Cameron Daddo. Picture: David Baylis d454131
Cameron Daddo. Picture: David Baylis d454131

BY the end of 2016, Cameron Daddo will have kissed his The Sound of Music co-star Amy Lehpamer more times this year than his wife, model Alison Brahe.

Brahe is living in LA, where the couple has been based the past 25 years and raised their children, while Daddo stars as Captain Georg von Trapp in the lavish London Palladium production touring Australia and opening at Crown Theatre Perth on September 14.

The couple will rectify this distance with the decision to move back to Australia at the end of the year.

“We figure 25 years is a good amount of time to have a change,” Melbourne born and raised Daddo said.
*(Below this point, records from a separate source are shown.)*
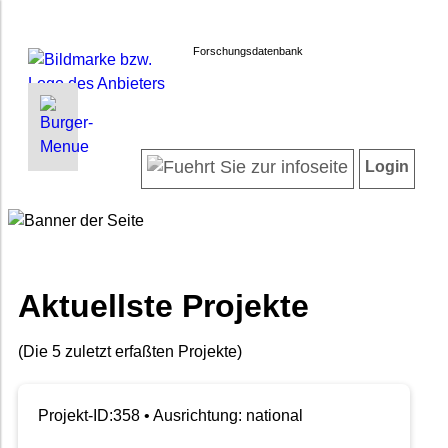
Forschungsdatenbank
INFORMATIONEN | SUCHEN
LOGIN
Willkommen
Registrieren
Login
Projektübersicht
Login
Neueste Projekte
Forscherinnen und Forscher
Suche in Projekten
FAQ
Aktuellste Projekte
Barrierefreiheit
Impressum
(Die 5 zuletzt erfaßten Projekte)
Datenschutz
Projekt-ID:358 • Ausrichtung: national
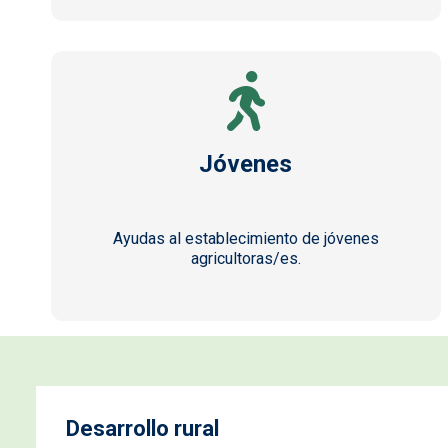
Jóvenes
Ayudas al establecimiento de jóvenes
agricultoras/es.
Desarrollo rural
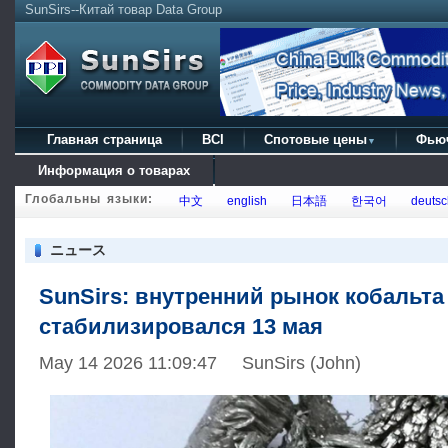
SunSirs--Китай товар Data Group
Главная страница
BCI
Спотовые цены
Фью
▼
Информация о товарах
Глобальны языки:
中文
english
日本語
한국어
deutsc
ニュース
SunSirs: внутренний рынок кобальта
стабилизировался 13 мая
May 14 2026 11:09:47 SunSirs (John)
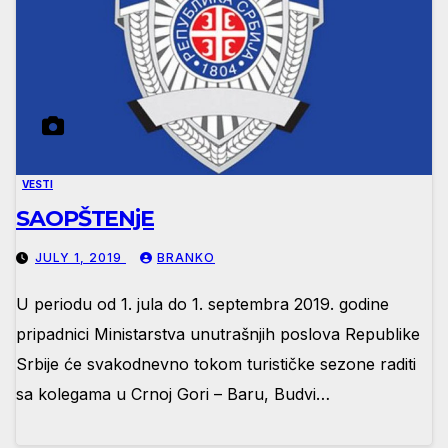
VESTI
SAOPŠTENjE
JULY 1, 2019
BRANKO
U periodu od 1. jula do 1. septembra 2019. godine
pripadnici Ministarstva unutrašnjih poslova Republike
Srbije će svakodnevno tokom turističke sezone raditi
sa kolegama u Crnoj Gori – Baru, Budvi…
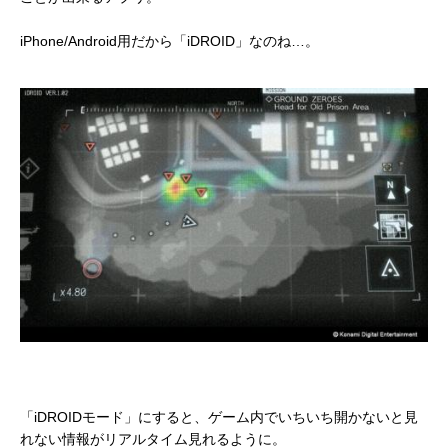
iPhone/Android用だから「iDROID」なのね…。
「iDROIDモード」にすると、ゲーム内でいちいち開かないと見
れない情報がリアルタイム見れるように。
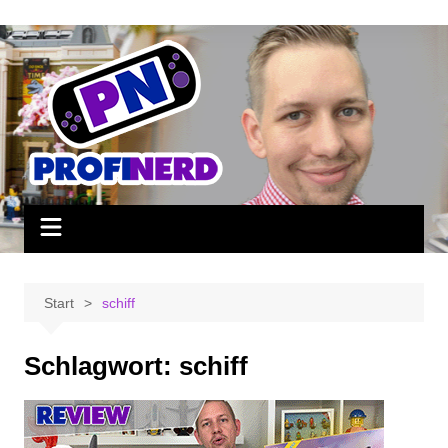
Zum
Inhalt
springen
Start
schiff
Schlagwort:
schiff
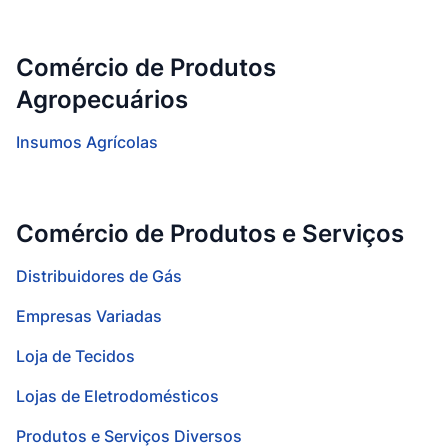
Comércio de Produtos
Agropecuários
Insumos Agrícolas
Comércio de Produtos e Serviços
Distribuidores de Gás
Empresas Variadas
Loja de Tecidos
Lojas de Eletrodomésticos
Produtos e Serviços Diversos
“We’ll be moving to Sydney because that’s where my wife is from.”

Daddo was born the year The Sound of Music film starring Julie Andrews and Christopher Plummer was released, so missed seeing it at the cinema and grew up in a household not big on watching television, but he did learn the music at school.
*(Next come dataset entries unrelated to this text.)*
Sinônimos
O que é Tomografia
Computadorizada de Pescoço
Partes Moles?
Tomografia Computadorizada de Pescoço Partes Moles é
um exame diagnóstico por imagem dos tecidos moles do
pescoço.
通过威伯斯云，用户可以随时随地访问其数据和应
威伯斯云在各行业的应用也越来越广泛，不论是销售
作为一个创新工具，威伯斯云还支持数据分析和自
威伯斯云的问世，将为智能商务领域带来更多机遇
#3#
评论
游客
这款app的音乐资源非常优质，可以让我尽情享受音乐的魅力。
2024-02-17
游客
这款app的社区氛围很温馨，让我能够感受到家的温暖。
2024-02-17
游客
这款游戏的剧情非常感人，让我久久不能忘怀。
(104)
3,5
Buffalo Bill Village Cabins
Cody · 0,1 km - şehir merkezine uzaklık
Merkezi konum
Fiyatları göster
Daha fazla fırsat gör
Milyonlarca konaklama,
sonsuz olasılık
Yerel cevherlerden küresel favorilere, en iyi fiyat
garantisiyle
“We were always outside building stuff and creating our own fun,” Daddo said.

“That is what has informed my imagination and my brothers too.

“We all write and do our different things in the business, and it was certainly those formative years making stuff, creating; we weren’t watching and having it fed to us, we were out there building it ourselves.”

Daddo said he leapt at the chance to play von Trapp for the same reason he would play other characters.

“They are just iconic roles in well-respected pieces,” he said.

“This musical is truly one of the best written musicals of all time.”

Daddo prepared for the role by studying as much as he could about the real Georg von Trapp up until the point he met Maria Kutschera.

He then started rehearsals and found out what happens to a broken-hearted man when awoken by love and music.

“He has a huge amount of integrity, discernment, nobility and no parent wakes up in the morning and says ‘How can I mess my children up?’,” Daddo said.

“He is a man who is clearly doing the best he can do within the given circumstances; he lost his command in the navy, he lost his Austro-Hungarian navy after World War I, then his wife passed away and left him with a plethora of children.”

Daddo said the best part of his The Sound of Music experience was listening to how much the show meant to audience members.

“It’s pretty rewarding,” he said.

“I don’t do the job to get validated but it’s really nice when you hear how the show had touched someone’s heart.

“I take it very seriously, that aspect people have paid a lot of money to be there and it’s part of the fabric of their life; I want to honour that and make sure I give everything I possibly can to every audience, because they deserve it.”